**RECORDS SHOWN:**
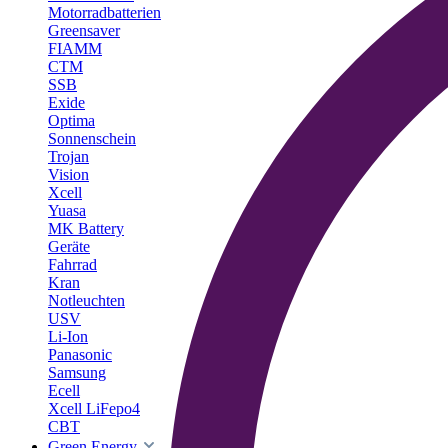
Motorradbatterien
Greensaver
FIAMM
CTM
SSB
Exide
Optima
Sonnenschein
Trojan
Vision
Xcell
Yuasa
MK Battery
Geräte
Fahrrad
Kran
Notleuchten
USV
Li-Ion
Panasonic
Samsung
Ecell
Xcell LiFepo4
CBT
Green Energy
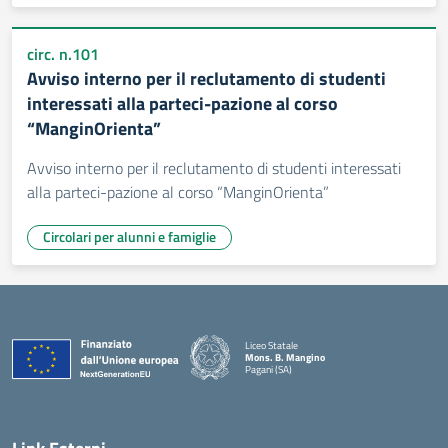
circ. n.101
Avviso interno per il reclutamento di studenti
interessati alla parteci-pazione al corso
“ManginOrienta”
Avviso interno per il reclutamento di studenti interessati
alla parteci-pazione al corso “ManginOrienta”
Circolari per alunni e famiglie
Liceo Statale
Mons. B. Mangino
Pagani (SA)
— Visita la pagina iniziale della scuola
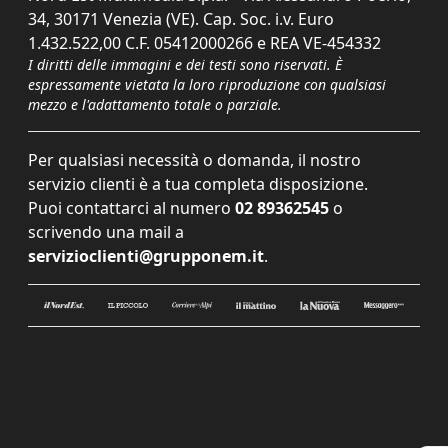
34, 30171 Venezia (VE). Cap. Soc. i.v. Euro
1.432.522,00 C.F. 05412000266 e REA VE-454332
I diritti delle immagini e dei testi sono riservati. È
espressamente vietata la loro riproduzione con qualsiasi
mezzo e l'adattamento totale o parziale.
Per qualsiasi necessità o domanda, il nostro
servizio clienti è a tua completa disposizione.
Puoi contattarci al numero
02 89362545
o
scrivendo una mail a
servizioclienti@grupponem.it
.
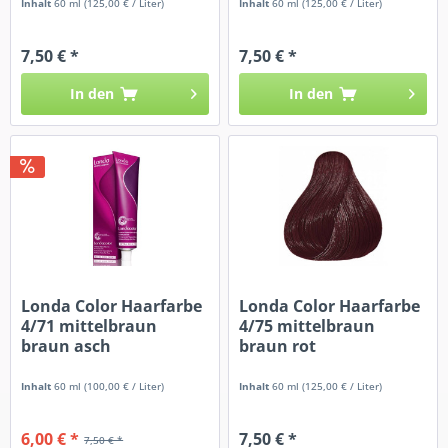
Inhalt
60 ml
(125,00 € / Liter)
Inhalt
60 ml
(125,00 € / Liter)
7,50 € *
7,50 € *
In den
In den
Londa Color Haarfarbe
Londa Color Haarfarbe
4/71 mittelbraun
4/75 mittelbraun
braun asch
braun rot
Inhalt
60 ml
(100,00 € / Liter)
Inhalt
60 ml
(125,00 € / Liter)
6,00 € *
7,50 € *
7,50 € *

* * *

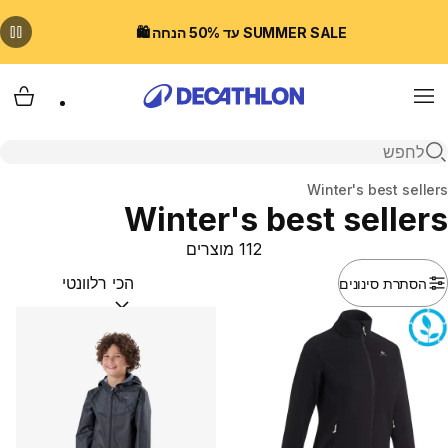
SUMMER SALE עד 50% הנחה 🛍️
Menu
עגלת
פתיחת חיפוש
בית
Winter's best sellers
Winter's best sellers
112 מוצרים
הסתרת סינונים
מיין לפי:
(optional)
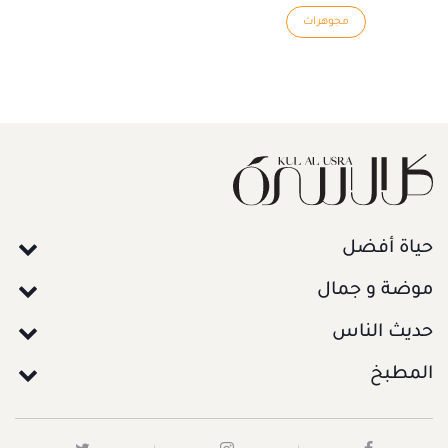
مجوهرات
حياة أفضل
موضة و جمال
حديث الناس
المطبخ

**PROBLEM REQUIREMENTS:**
Scan the listing above for the word "interessati" and copy every line that holds it.

**TASK OUTPUT:**
interessati alla parteci-pazione al corso
Avviso interno per il reclutamento di studenti interessati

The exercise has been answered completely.